Madame la sénatrice, je vous prie de bien vouloir excuser l’absence de Mme la garde des sceaux.
Vous interrogez le Gouvernement sur la manière dont il entend intervenir pour lutter contre la gestation pour autrui. Vous estimez, en particulier, que la décision du Conseil d’État du 12 décembre 2014, aux termes de laquelle cette haute juridiction a validé la circulaire du 25 janvier 2013 visant à permettre la délivrance de certificats de nationalité française pour les enfants nés de gestation pour autrui à l’étranger, revient finalement à valider la GPA elle-même puisqu’on en reconnaîtrait ainsi ses effets en France.
On ne doit pas se méprendre sur la portée de la décision du Conseil d’État : cette décision ne porte pas atteinte au principe de prohibition de la gestation pour autrui en France qui, je le rappelle, est affirmé à l’article 16-7 du code civil.
Le Conseil d’État, en rejetant le recours formé contre la circulaire du 25 janvier 2013, confirme uniquement la possibilité de délivrer un certificat attestant de leur nationalité française aux enfants concernés, nés à l’étranger d’un Français et qui disposent d’un acte d’état civil étranger « probant » justifiant d’un lien de filiation avec ce parent français.

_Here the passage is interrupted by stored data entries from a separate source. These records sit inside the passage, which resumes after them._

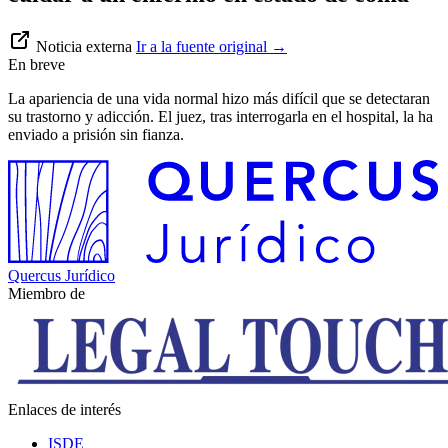
Noticia externa
Ir a la fuente original
→
En breve
La apariencia de una vida normal hizo más difícil que se detectaran
su trastorno y adicción. El juez, tras interrogarla en el hospital, la ha
enviado a prisión sin fianza.
Quercus Jurídico
Miembro de
Enlaces de interés
ISDE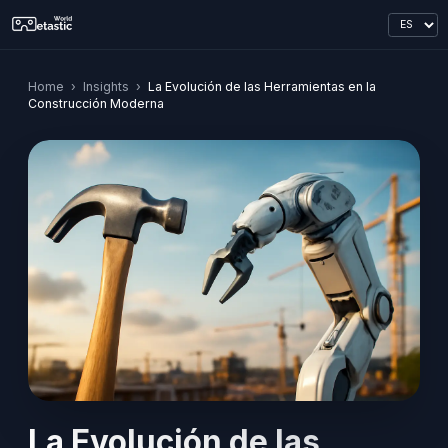
Home
›
Insights
›
La Evolución de las Herramientas en la
Construcción Moderna
La Evolución de las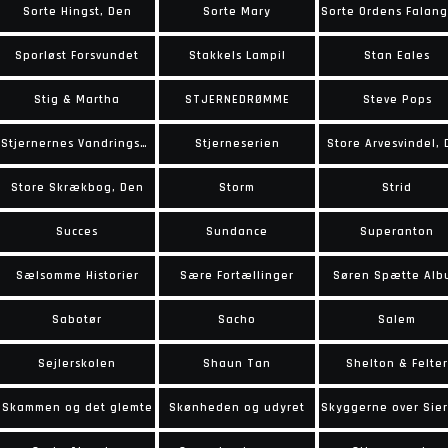
Sorte Hingst, Den
Sorte Mary
Sporløst Forsvundet
Stakkels Lampil
Stan Eales
Stig & Martha
STJERNEDRØMME
Steve Pops
Stjernernes Vandringsmand
Stjerneserien
Store Arvesvindel,
Store Skrækbog, Den
Storm
Strid
Succes
Sundance
Superanton
Sælsomme Historier
Sære Fortællinger
Søren Spætte Alb
Sabotør
Sacho
Salem
Sejlerskolen
Shaun Tan
Shelton & Felter
Skammen og det glemte
Skønheden og udyret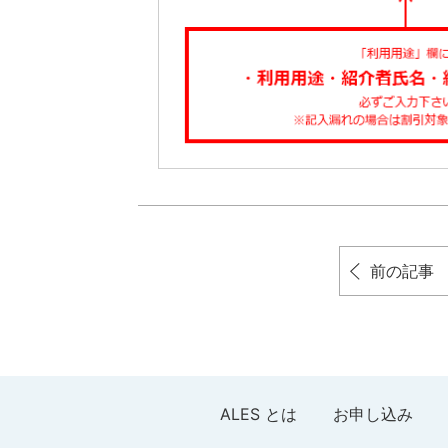
前の記事
ALES とは
お申し込み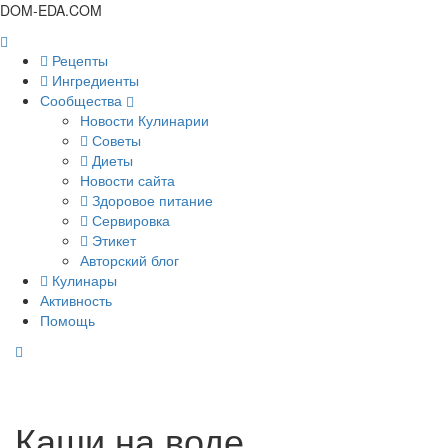
DOM-EDA.COM
Рецепты
Ингредиенты
Сообщества
Новости Кулинарии
Советы
Диеты
Новости сайта
Здоровое питание
Сервировка
Этикет
Авторский блог
Кулинары
Активность
Помощь
Каши на воде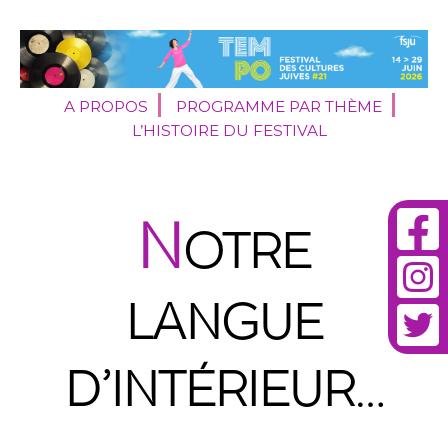
A PROPOS
PROGRAMME PAR THÈME
L’HISTOIRE DU FESTIVAL
N
OTRE
LANGUE
D’INTÉRIEUR…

Or, contrairement à ce que vous indiquez, madame le sénateur, l’article 21-12 du code civil ne permet pas d’admettre de manière automatique l’acquisition de la nationalité française pour les enfants nés à l’étranger de GPA, en raison de leur recueil par un Français depuis au moins cinq ans.
La décision du Conseil d’État témoigne de la recherche d’un juste équilibre entre le principe d’ordre public de prohibition de la gestation pour autrui, qui demeure et auquel le gouvernement français est très attaché, et la nécessaire protection qu’il convient de garantir à l’enfant au nom de son intérêt supérieur, au sens de l’article 3, paragraphe 1, de la convention de New York du 26 janvier 1990 relative aux droits de l’enfant, et de son droit à mener une vie familiale normale, au sens de l’article 8 de la Convention européenne de sauvegarde des droits de l’homme et des libertés fondamentales.
Elle confirme tout simplement, conformément à la jurisprudence de la Cour européenne des droits de l’homme, aux termes de ses arrêts du 26 juin 2014 ayant condamné la France, la nécessité impérieuse de distinguer le sort des enfants de celui de leurs parents ayant eu recours à un contrat illicite et de leur garantir ainsi, sur le territoire national, le droit au respect de leur identité, dont la nationalité française constitue un aspect essentiel.
J’ajoute que la décision du Conseil d’État ne remet nullement en cause la politique pénale que le Gouvernement entend faire respecter contre toutes les atteintes à l’ordre public. En particulier, la garde des sceaux veille à ce que l’action publique soit particulièrement diligente s’agissant de la lutte contre toute forme de trafic d’enfants s’apparentant à l’exploitation d’autrui et de la poursuite des intermédiaires proposant des activités interdites en France.